Studies in normal weight and obese volunteers have shown that the extent of absorption of orlistat was minimal. Plasma concentrations of intact orlistat were non-measurable (<5 ng/ml) 8 hours following oral administration of orlistat 360 mg.
In general, at therapeutic doses, detection of intact orlistat in plasma was sporadic and concentrations were extremely low (<10 ng/ml or 0.02 µmol), with no evidence of accumulation, which is consistent with minimal absorption.
The volume of distribution cannot be determined because the active substance is minimally absorbed and has no defined systemic pharmacokinetics. In vitro, orlistat is >99% bound to plasma proteins (lipoproteins and albumin were the major binding proteins). Orlistat minimally partitions into erythrocytes.
Based on animal data, it is likely that the metabolism of orlistat occurs mainly within the gastrointestinal wall. Based on a study in obese patients, of the minimal fraction of the dose that was absorbed systemically, two major metabolites, M1 (4-member lactone ring hydrolysed) and M3 (M1 with N-formyl leucine moiety cleaved), accounted for approximately 42% of the total plasma concentration.

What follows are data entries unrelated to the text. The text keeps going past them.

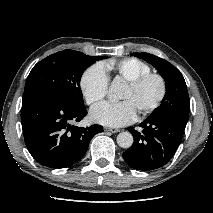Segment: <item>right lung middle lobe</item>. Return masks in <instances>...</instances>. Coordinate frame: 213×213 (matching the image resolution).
<instances>
[{
  "label": "right lung middle lobe",
  "mask_w": 213,
  "mask_h": 213,
  "mask_svg": "<svg viewBox=\"0 0 213 213\" xmlns=\"http://www.w3.org/2000/svg\"><path fill=\"white\" fill-rule=\"evenodd\" d=\"M104 57L63 50L38 62L28 75L25 90L44 89L74 108L84 107L80 80L85 69Z\"/></svg>",
  "instance_id": "obj_1"
}]
</instances>
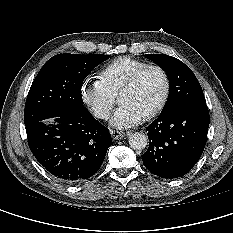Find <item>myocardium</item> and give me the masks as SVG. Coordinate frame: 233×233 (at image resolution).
Here are the masks:
<instances>
[{
	"instance_id": "myocardium-1",
	"label": "myocardium",
	"mask_w": 233,
	"mask_h": 233,
	"mask_svg": "<svg viewBox=\"0 0 233 233\" xmlns=\"http://www.w3.org/2000/svg\"><path fill=\"white\" fill-rule=\"evenodd\" d=\"M149 70H157L162 74V76L164 78V92H163L161 99L156 104V106L151 111H149L147 114H145L142 117V120H150V119L154 118L155 116H157L161 112V110L164 108V106L166 105V103L168 101L170 91H171V79H170V76H169L168 72L166 71V69L160 65L148 64V65L140 68L139 70H137L127 80V82L124 84V86L122 87V89L119 92V97H120L121 95L131 91L136 86V84L138 83L140 78L143 76V74Z\"/></svg>"
}]
</instances>
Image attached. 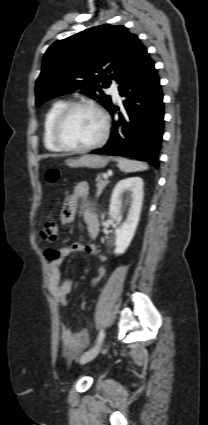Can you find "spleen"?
<instances>
[{
    "mask_svg": "<svg viewBox=\"0 0 208 425\" xmlns=\"http://www.w3.org/2000/svg\"><path fill=\"white\" fill-rule=\"evenodd\" d=\"M118 162V167L123 172H137V171H145L149 167L146 163L141 161L129 160L126 158L118 157L116 158Z\"/></svg>",
    "mask_w": 208,
    "mask_h": 425,
    "instance_id": "3e777b00",
    "label": "spleen"
}]
</instances>
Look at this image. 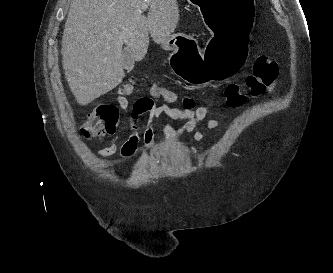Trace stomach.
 I'll return each instance as SVG.
<instances>
[{
  "instance_id": "0dacf381",
  "label": "stomach",
  "mask_w": 333,
  "mask_h": 273,
  "mask_svg": "<svg viewBox=\"0 0 333 273\" xmlns=\"http://www.w3.org/2000/svg\"><path fill=\"white\" fill-rule=\"evenodd\" d=\"M203 17L204 28L212 32L214 39L206 44V53H196L193 38L175 33L161 42L170 54L172 70L184 81L205 85L207 81H231L232 75H240L241 65H247L249 38L257 16H254L255 0H188Z\"/></svg>"
}]
</instances>
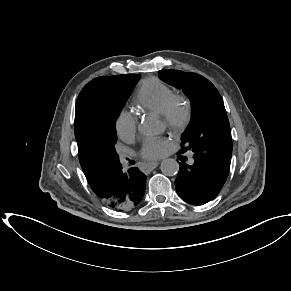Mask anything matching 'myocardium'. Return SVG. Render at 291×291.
I'll list each match as a JSON object with an SVG mask.
<instances>
[{
	"label": "myocardium",
	"instance_id": "obj_1",
	"mask_svg": "<svg viewBox=\"0 0 291 291\" xmlns=\"http://www.w3.org/2000/svg\"><path fill=\"white\" fill-rule=\"evenodd\" d=\"M161 117L165 126L174 134L184 133L193 117L190 100L183 94H175Z\"/></svg>",
	"mask_w": 291,
	"mask_h": 291
}]
</instances>
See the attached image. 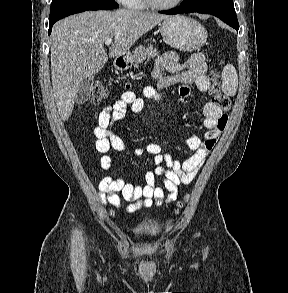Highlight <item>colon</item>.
<instances>
[{
	"mask_svg": "<svg viewBox=\"0 0 288 293\" xmlns=\"http://www.w3.org/2000/svg\"><path fill=\"white\" fill-rule=\"evenodd\" d=\"M212 85L209 89V91L213 95V99L216 102V104L224 111L227 112L230 109V99L224 95L221 92L220 89V83L218 80V72L214 70L212 72ZM109 95V89L107 88L104 83L97 81L93 84L92 89H91V102L92 103H99L103 100H105ZM188 202V197L186 196L183 201L180 203V207H183L184 204Z\"/></svg>",
	"mask_w": 288,
	"mask_h": 293,
	"instance_id": "obj_1",
	"label": "colon"
}]
</instances>
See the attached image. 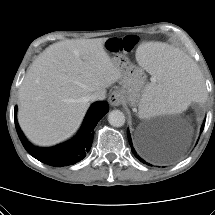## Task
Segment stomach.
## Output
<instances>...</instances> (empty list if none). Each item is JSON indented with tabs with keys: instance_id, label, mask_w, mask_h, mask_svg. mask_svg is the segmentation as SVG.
Wrapping results in <instances>:
<instances>
[{
	"instance_id": "1",
	"label": "stomach",
	"mask_w": 215,
	"mask_h": 215,
	"mask_svg": "<svg viewBox=\"0 0 215 215\" xmlns=\"http://www.w3.org/2000/svg\"><path fill=\"white\" fill-rule=\"evenodd\" d=\"M112 60L121 70L120 83L121 93L127 103L135 106L139 102L140 92L144 83V72L142 68L133 65L129 59L120 53H114Z\"/></svg>"
}]
</instances>
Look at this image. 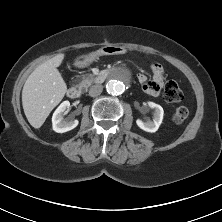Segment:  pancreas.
Wrapping results in <instances>:
<instances>
[{
	"instance_id": "obj_1",
	"label": "pancreas",
	"mask_w": 222,
	"mask_h": 222,
	"mask_svg": "<svg viewBox=\"0 0 222 222\" xmlns=\"http://www.w3.org/2000/svg\"><path fill=\"white\" fill-rule=\"evenodd\" d=\"M96 80L93 74H85L81 76V81L78 84L79 88H88Z\"/></svg>"
}]
</instances>
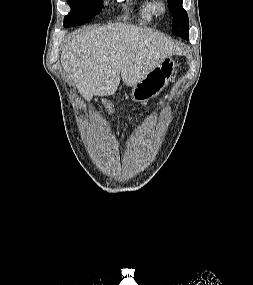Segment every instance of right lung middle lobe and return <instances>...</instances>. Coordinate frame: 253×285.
<instances>
[{
	"mask_svg": "<svg viewBox=\"0 0 253 285\" xmlns=\"http://www.w3.org/2000/svg\"><path fill=\"white\" fill-rule=\"evenodd\" d=\"M71 12L65 16L64 26H77L89 21L100 12L102 0H67Z\"/></svg>",
	"mask_w": 253,
	"mask_h": 285,
	"instance_id": "obj_1",
	"label": "right lung middle lobe"
}]
</instances>
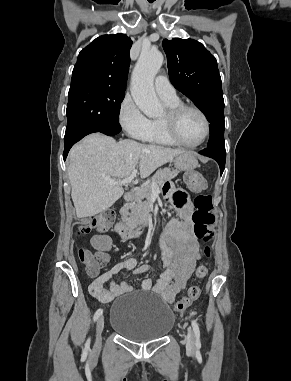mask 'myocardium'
<instances>
[{
    "label": "myocardium",
    "instance_id": "myocardium-1",
    "mask_svg": "<svg viewBox=\"0 0 291 381\" xmlns=\"http://www.w3.org/2000/svg\"><path fill=\"white\" fill-rule=\"evenodd\" d=\"M195 111L197 112L201 118L203 119L205 130L202 138L196 142V143H187L183 141L177 131V121L179 117L185 112V111ZM161 125L163 127L164 132L166 135L177 145L187 147V148H196L200 145H202L206 139L208 138L210 134V122L203 110H201L199 107L195 105L190 104H178L173 107H168L164 115L160 118Z\"/></svg>",
    "mask_w": 291,
    "mask_h": 381
}]
</instances>
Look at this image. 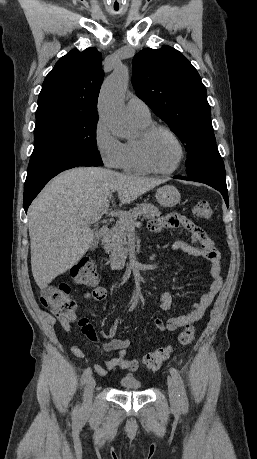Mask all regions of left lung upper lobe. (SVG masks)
<instances>
[{
    "label": "left lung upper lobe",
    "instance_id": "obj_1",
    "mask_svg": "<svg viewBox=\"0 0 257 459\" xmlns=\"http://www.w3.org/2000/svg\"><path fill=\"white\" fill-rule=\"evenodd\" d=\"M132 83L137 96L185 145L187 175L202 177L215 173L225 177L206 88L183 54L169 46L141 50L133 58Z\"/></svg>",
    "mask_w": 257,
    "mask_h": 459
}]
</instances>
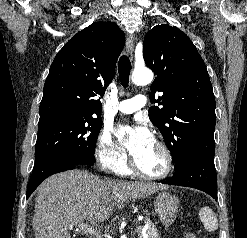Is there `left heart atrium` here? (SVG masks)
<instances>
[{
    "label": "left heart atrium",
    "mask_w": 247,
    "mask_h": 238,
    "mask_svg": "<svg viewBox=\"0 0 247 238\" xmlns=\"http://www.w3.org/2000/svg\"><path fill=\"white\" fill-rule=\"evenodd\" d=\"M118 137L133 157L154 142L151 132L141 122L136 123L130 129L119 130Z\"/></svg>",
    "instance_id": "1"
}]
</instances>
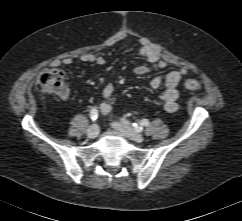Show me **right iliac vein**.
<instances>
[{
  "label": "right iliac vein",
  "mask_w": 242,
  "mask_h": 221,
  "mask_svg": "<svg viewBox=\"0 0 242 221\" xmlns=\"http://www.w3.org/2000/svg\"><path fill=\"white\" fill-rule=\"evenodd\" d=\"M99 133V128H98V125L96 124H93L92 126H90L87 130V135L89 138H96L97 135Z\"/></svg>",
  "instance_id": "63e3f726"
}]
</instances>
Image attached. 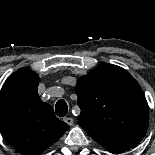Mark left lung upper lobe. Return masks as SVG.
<instances>
[{
	"mask_svg": "<svg viewBox=\"0 0 155 155\" xmlns=\"http://www.w3.org/2000/svg\"><path fill=\"white\" fill-rule=\"evenodd\" d=\"M78 124L106 149L138 144L148 127V104L137 81L123 68L102 63L76 86Z\"/></svg>",
	"mask_w": 155,
	"mask_h": 155,
	"instance_id": "5c2ea615",
	"label": "left lung upper lobe"
}]
</instances>
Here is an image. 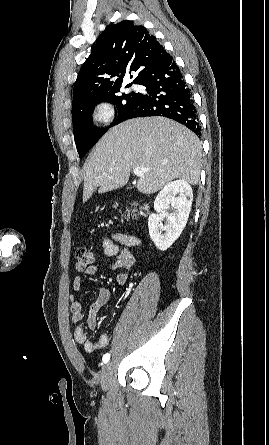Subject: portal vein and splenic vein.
I'll list each match as a JSON object with an SVG mask.
<instances>
[{"instance_id": "portal-vein-and-splenic-vein-1", "label": "portal vein and splenic vein", "mask_w": 269, "mask_h": 445, "mask_svg": "<svg viewBox=\"0 0 269 445\" xmlns=\"http://www.w3.org/2000/svg\"><path fill=\"white\" fill-rule=\"evenodd\" d=\"M149 170H150L149 168L137 167L134 169V174L136 176H143V174Z\"/></svg>"}]
</instances>
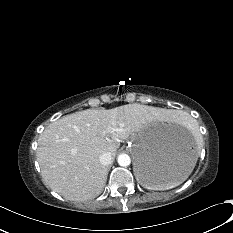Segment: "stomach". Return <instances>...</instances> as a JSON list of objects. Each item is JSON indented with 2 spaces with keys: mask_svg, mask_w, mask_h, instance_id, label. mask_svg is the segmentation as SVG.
<instances>
[{
  "mask_svg": "<svg viewBox=\"0 0 233 233\" xmlns=\"http://www.w3.org/2000/svg\"><path fill=\"white\" fill-rule=\"evenodd\" d=\"M130 149L137 180L152 189L184 181L198 157L196 142L189 134L156 123L136 131Z\"/></svg>",
  "mask_w": 233,
  "mask_h": 233,
  "instance_id": "1",
  "label": "stomach"
}]
</instances>
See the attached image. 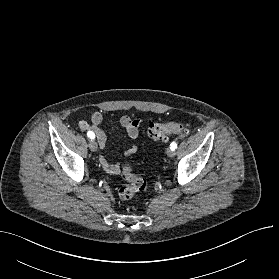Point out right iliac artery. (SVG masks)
<instances>
[{
  "instance_id": "82829eb1",
  "label": "right iliac artery",
  "mask_w": 279,
  "mask_h": 279,
  "mask_svg": "<svg viewBox=\"0 0 279 279\" xmlns=\"http://www.w3.org/2000/svg\"><path fill=\"white\" fill-rule=\"evenodd\" d=\"M87 135H88V137H89L90 139H94V138H95L94 133L91 132V131H89V132L87 133Z\"/></svg>"
}]
</instances>
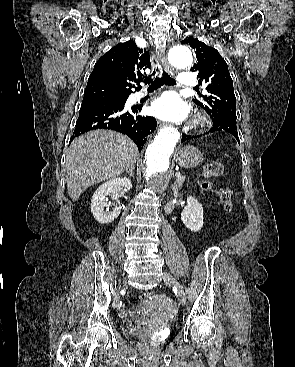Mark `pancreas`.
<instances>
[{
	"label": "pancreas",
	"instance_id": "cf45deb5",
	"mask_svg": "<svg viewBox=\"0 0 295 367\" xmlns=\"http://www.w3.org/2000/svg\"><path fill=\"white\" fill-rule=\"evenodd\" d=\"M185 176L180 175L179 177H176V183L177 185L181 186L185 181Z\"/></svg>",
	"mask_w": 295,
	"mask_h": 367
}]
</instances>
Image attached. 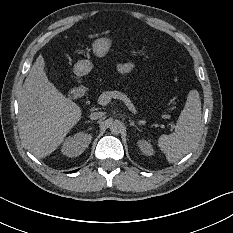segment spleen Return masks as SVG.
<instances>
[{"mask_svg":"<svg viewBox=\"0 0 233 233\" xmlns=\"http://www.w3.org/2000/svg\"><path fill=\"white\" fill-rule=\"evenodd\" d=\"M201 101L199 92L190 90L186 102L179 115L174 132L162 135L159 146L170 162L178 161L191 151L201 138Z\"/></svg>","mask_w":233,"mask_h":233,"instance_id":"spleen-1","label":"spleen"}]
</instances>
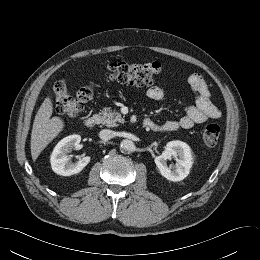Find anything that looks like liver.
Wrapping results in <instances>:
<instances>
[{
	"instance_id": "6515ba94",
	"label": "liver",
	"mask_w": 260,
	"mask_h": 260,
	"mask_svg": "<svg viewBox=\"0 0 260 260\" xmlns=\"http://www.w3.org/2000/svg\"><path fill=\"white\" fill-rule=\"evenodd\" d=\"M53 103L48 96L41 104L32 127L31 156L35 161L46 146L63 130L64 122L58 117H52Z\"/></svg>"
}]
</instances>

M1 and M3 have an open beta-lactone ring and extremely weak lipase inhibitory activity (1,000- and 2,500-fold less than orlistat, respectively). In view of this low inhibitory activity and the low plasma levels at therapeutic doses (average of 26 ng/ml and 108 ng/ml, respectively), these metabolites are considered to be pharmacologically inconsequential.
Studies in normal weight and obese subjects have shown that faecal excretion of the unabsorbed active substance was the major route of elimination. Approximately 97% of the administered dose was excreted in faeces and 83% of that as unchanged orlistat.
The cumulative renal excretion of total orlistat-related materials was <2% of the given dose. The time to reach complete excretion (faecal plus urinary) was 3 to 5 days. The disposition of orlistat appeared to be similar between normal weight and obese volunteers. Orlistat, M1 and M3 are all subject to biliary excretion.
Nonclinical data reveal no special hazard for humans based on conventional studies of safety pharmacology, repeated dose toxicity, genotoxicity, carcinogenic potential, and toxicity to fertility, reproduction and development.
The medicinal use of orlistat is unlikely to represent a risk to the aquatic or terrestrial environment. However, any possible risk should be avoided (see section 6.6).
Microcrystalline cellulose (E460)
Sodium starch glycolate (Type A)
Povidone (E1201) (K-value 30)
Indigo carmine (E132)
Titanium dioxide (E171)
Iron oxide black (E172)
Indigo carmine (E132)
When stored in the carry case: 1 month.
Do not store above 25°C.
Keep the container tightly closed in order to protect from moisture.
High-density polyethylene (HDPE) bottle with child resistant closure containing 42, 60, 84, 90 or 120 hard capsules. The bottle also contains two sealed canisters containing silica gel desiccant.
A polystyrene resin / polyurethane carry case (shuttle) which can hold 3 capsules is included in each pack.
Not all pack sizes may be marketed.
Any unused medicinal product or waste material should be disposed of in accordance with local requirements.